====== Information provided ======
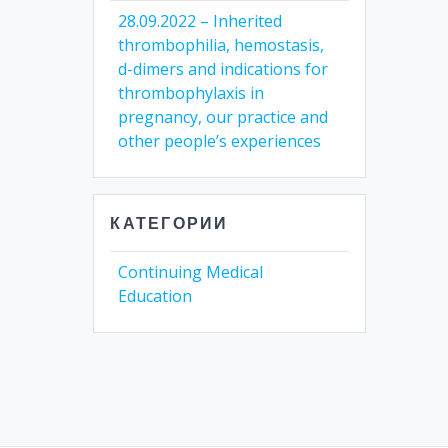
28.09.2022 – Inherited
thrombophilia, hemostasis,
d-dimers and indications for
thrombophylaxis in
pregnancy, our practice and
other people’s experiences
КАТЕГОРИИ
Continuing Medical
Education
======
Your task is to return every entry exactly as it was written, with the pictures removed.

28.09.2022 – Inherited
thrombophilia, hemostasis,
d-dimers and indications for
thrombophylaxis in
pregnancy, our practice and
other people’s experiences
КАТЕГОРИИ
Continuing Medical
Education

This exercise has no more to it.